I had a falling out with a close friend around 2023. We became friends in 2018 and our friendship lasted all the way until the end of 2022 when she got an LDR boyfriend (both her and her bf are from the same state but she studies here in my hometown). Don't get me wrong, I was happy and excited for her but eventually our conversations turned stale when all she talked about was her boyfriend. Our conversations used to be about our interests: manga, video games, and books, now it became only about her relationship. At this point, my heart did break a little but my friend was happy and I didn't want to turn it into being about me.
My last emotional straw was when she finally met her bf irl. Her bf flew to our town for a few days to see her and I volunteered to drive them around (she doesn't have a car nor a license). And that was all I was: their chauffeur. They got in my car and sat at the back. Their eyes were locked on each other the whole time we were out and when I tried to talk to the both of them, it was one-sided responses, not even making eye contact with me. Her bf was polite at least and offered some gas money. But that's the real kick: her bf, a man I just met but only heard through her stories, had the decency to remember I exist. My friend? She only said a few sentences to me before I dropped both of them off at their hotel.
From then, I slowly distanced myself from her, not that it made any impact on her life because she seemed very happy with her bf and I didn't want to disrupt their peace. Before this, we would always be on discord with our other friends to play games but now she never comes in the call.
For three years, we haven't spoken a word and she never reached out and talked to me ever since. Until recently I got curious and checked her account and saw that she soft blocked me on instagram and twitter. A month ago, our mutual friend told me that she broke up with the guy as well.
Friendship grief is strange. How do you grieve someone who's still alive and well but yet you yearn and long for the times and memories you've spent together in the past?

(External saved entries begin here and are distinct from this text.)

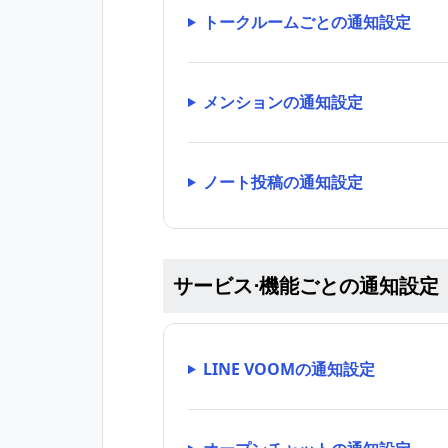
トークルームごとの通知設定
メンションの通知設定
ノート投稿の通知設定
サービス⋅機能ごとの通知設定
LINE VOOMの通知設定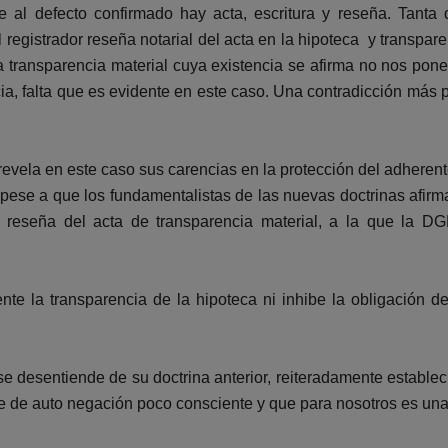
al defecto confirmado hay acta, escritura y reseña. Tanta
 registrador reseña notarial del acta en la hipoteca y transparen
ransparencia material cuya existencia se afirma no nos pone 
cia, falta que es evidente en este caso. Una contradicción más 
evela en este caso sus carencias en la protección del adherente
 pese a que los fundamentalistas de las nuevas doctrinas afirm
a reseña del acta de transparencia material, a la que la DG
te la transparencia de la hipoteca ni inhibe la obligación d
e desentiende de su doctrina anterior, reiteradamente establec
e de auto negación poco consciente y que para nosotros es una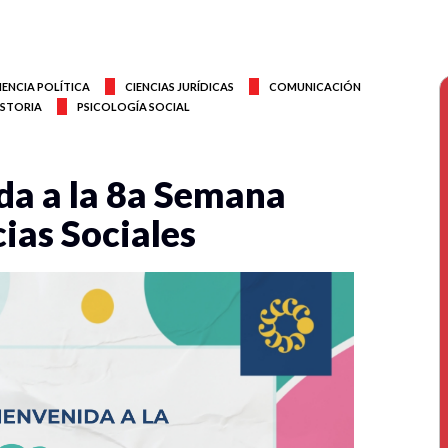
IENCIA POLÍTICA
CIENCIAS JURÍDICAS
COMUNICACIÓN
ISTORIA
PSICOLOGÍA SOCIAL
da a la 8a Semana
cias Sociales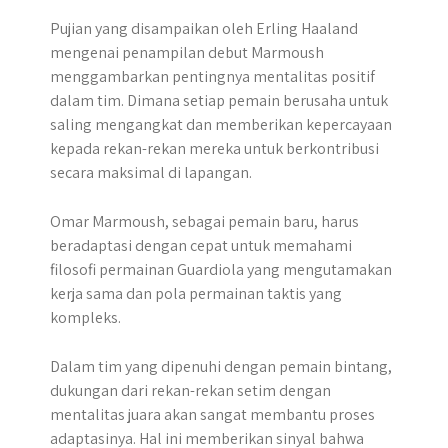
Pujian yang disampaikan oleh Erling Haaland
mengenai penampilan debut Marmoush
menggambarkan pentingnya mentalitas positif
dalam tim. Dimana setiap pemain berusaha untuk
saling mengangkat dan memberikan kepercayaan
kepada rekan-rekan mereka untuk berkontribusi
secara maksimal di lapangan.
Omar Marmoush, sebagai pemain baru, harus
beradaptasi dengan cepat untuk memahami
filosofi permainan Guardiola yang mengutamakan
kerja sama dan pola permainan taktis yang
kompleks.
Dalam tim yang dipenuhi dengan pemain bintang,
dukungan dari rekan-rekan setim dengan
mentalitas juara akan sangat membantu proses
adaptasinya. Hal ini memberikan sinyal bahwa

She probably won't ever find or see this but all I want to say is I hope you're doing well, B. I miss our late night talks back in college when you would randomly want to call delivery at 1 AM. I didn't thank you enough for clearing my name when you-know-who was spreading false stories about me. I didn't thank you for being a good friend back when we were still talking. But I hope wherever you are or whatever you're doing, you're healthy and safe.